Bir odanın camından dünyayı seyretmek ne kadar kötürümlüğe delalet ise cep telefonun ekranından hayatın gerçekliğini anlamlandırmaya çalışmak aynı alametin başkaca farikasıdır. Camın hangi tarafında olduğunuz hangi çaresizliğin eseri hangi yaşamın esiri olduğunuzu belirlemekte etkin bir faktördür. Yaşamak ve yaşantıyı izlemek arasındaki fark, bir tiyatro sahnesinde oyuncu ya da izleyici olmanız kadar barizdir. Yaşamak çok boyutlu bir yanlışlık, bir yaşantıya şahitlik etmek ise tek boyutlu bir doğrudan ibarettir. Yaşamak, kazanma ihtimalinizin olduğu çok yönlü bir yenilgidir
«Yaşamak» bir ömürde bazı aşamalardan geçer. Yaşamak, yaş almak, yaşlanmak.
‹Yaş almak› ıslanmak lakin üşümemek,
‹Yaşlanmak› üşümek ama ıslanmamak,
Zaman üzerine bilinen tek gerçeklik yaşamın asli unsuru olduğu ve durdurulamadığı..
Felaket için de aynı şeyler söylenebilir.
Zamanlama hatası olarak ortaya çıkan en muteber armağan tesadüftür. Rastlantılar sonucu bir hayatın belli evrelerinden geçen herkes için güzellikler tarifidir tesadüf. Tesir ve telkinlerden öte bir güzelliğin öncüsü olduğu gibi ıslanmak adına şemsiyeni evde bırakacak bir cesaret ister.
Başta yapmış bulunduğum kötürüm tarifi içerisinde kendisini görmeyen herkes tesadüfün umut yönüyle karşılaşmıştır ya da umudu karşılamak üzeredir.
Yaşamın zamana dair yansıması ve bu yansımanın deneyimleri aynı zamanda bir ölçü birimi olarak nitelendirilebilir. Ölçüsüz ve orantısızca tüketmekten vazgeçemediğimiz zamanın hali hazırda bir kazanımı da mevcuttur. Tüketerek harcadığımız zamanın biriktirdiği her şey ile hayata devam etmek zorundayız. İlkelliğin ya da bir başka deyişle eksilmenin doğal sonucu olarak hayat feda ettiklerin sonucunda elde kalanlardır.

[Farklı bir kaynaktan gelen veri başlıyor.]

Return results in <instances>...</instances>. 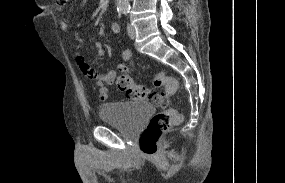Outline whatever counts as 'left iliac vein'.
Returning <instances> with one entry per match:
<instances>
[{
    "label": "left iliac vein",
    "instance_id": "4c4485c4",
    "mask_svg": "<svg viewBox=\"0 0 285 183\" xmlns=\"http://www.w3.org/2000/svg\"><path fill=\"white\" fill-rule=\"evenodd\" d=\"M127 32H128V36H129L131 39H134V38L136 37L135 28H134L131 24H128V25H127Z\"/></svg>",
    "mask_w": 285,
    "mask_h": 183
}]
</instances>
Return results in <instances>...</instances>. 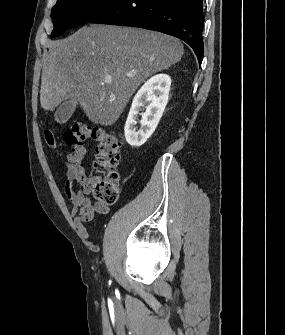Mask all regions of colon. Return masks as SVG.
I'll use <instances>...</instances> for the list:
<instances>
[{
    "mask_svg": "<svg viewBox=\"0 0 285 335\" xmlns=\"http://www.w3.org/2000/svg\"><path fill=\"white\" fill-rule=\"evenodd\" d=\"M46 144L57 147L55 134L50 129L43 131ZM64 141L71 148L67 159L69 164L79 165L85 155L84 143L91 139L96 143L95 170L102 176L91 180V189L98 202L112 205L120 193V175L117 166L120 161V143L111 133L101 127L77 122L64 132Z\"/></svg>",
    "mask_w": 285,
    "mask_h": 335,
    "instance_id": "obj_1",
    "label": "colon"
}]
</instances>
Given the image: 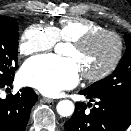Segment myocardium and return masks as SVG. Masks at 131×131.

Zaman, bir fedakarlığın gözle görülen ama hissedilmeyen ölçü birimidir. Bir saatin kadranındaki üçlünün ahenkli ve bazen ürkütücü hareketi kalp atışlarıyla hoş bir ezgi haline dönüşür. Zaman ve kalp atışı unutulmaya mahkum bir anın zevale mecbur elçisidir.

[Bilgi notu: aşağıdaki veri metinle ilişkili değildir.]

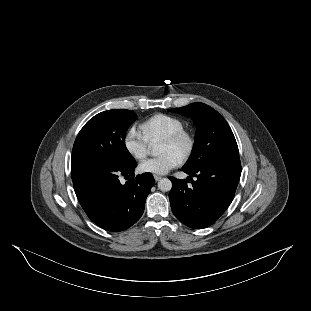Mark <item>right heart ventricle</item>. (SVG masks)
Returning a JSON list of instances; mask_svg holds the SVG:
<instances>
[{"instance_id": "e07e8e85", "label": "right heart ventricle", "mask_w": 311, "mask_h": 311, "mask_svg": "<svg viewBox=\"0 0 311 311\" xmlns=\"http://www.w3.org/2000/svg\"><path fill=\"white\" fill-rule=\"evenodd\" d=\"M140 127L148 142H154L184 128L185 123L177 116L156 113L143 120Z\"/></svg>"}]
</instances>
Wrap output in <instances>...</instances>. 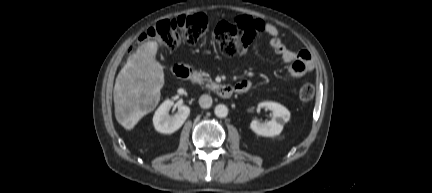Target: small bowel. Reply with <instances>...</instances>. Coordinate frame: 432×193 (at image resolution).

Zamana karşı başlatılan her mücadele hezimetle sonuçlanır. Herkese acımasız davranan bu mefhum unutulmaz sanılanı veya unutulur zannedileni aynı ölçüde yanıltmayı başarır. Bu başarının sırrı vazifesini «fark ettirmeden» ifa etmesinden ileri gelir. Söz gelimi saatin akışını uzun süre takip edemezsiniz. Anlık bir ihtiyaç sonrasında ise aklınızın ucundan geçmez duvarda asılı olan tükeniş. Unutturmaya kendisinden başlayan bir gizemin hikmetinden sual olunur lakin yanıtların zamanlaması ziyadesiyle ehemmiyet arz eder. «Zamana bırakılarak» çözüme kavuşturulacağına inandığımız ya da unutacağımızı düşündüğümüz sorunlarımız illa ki bir köşe başında kendisini hatırlatır. Zaman ayırmak ve zamana bırakmak bu yüzdendir ki tersi yüzü çelişkili olan bir beceridir.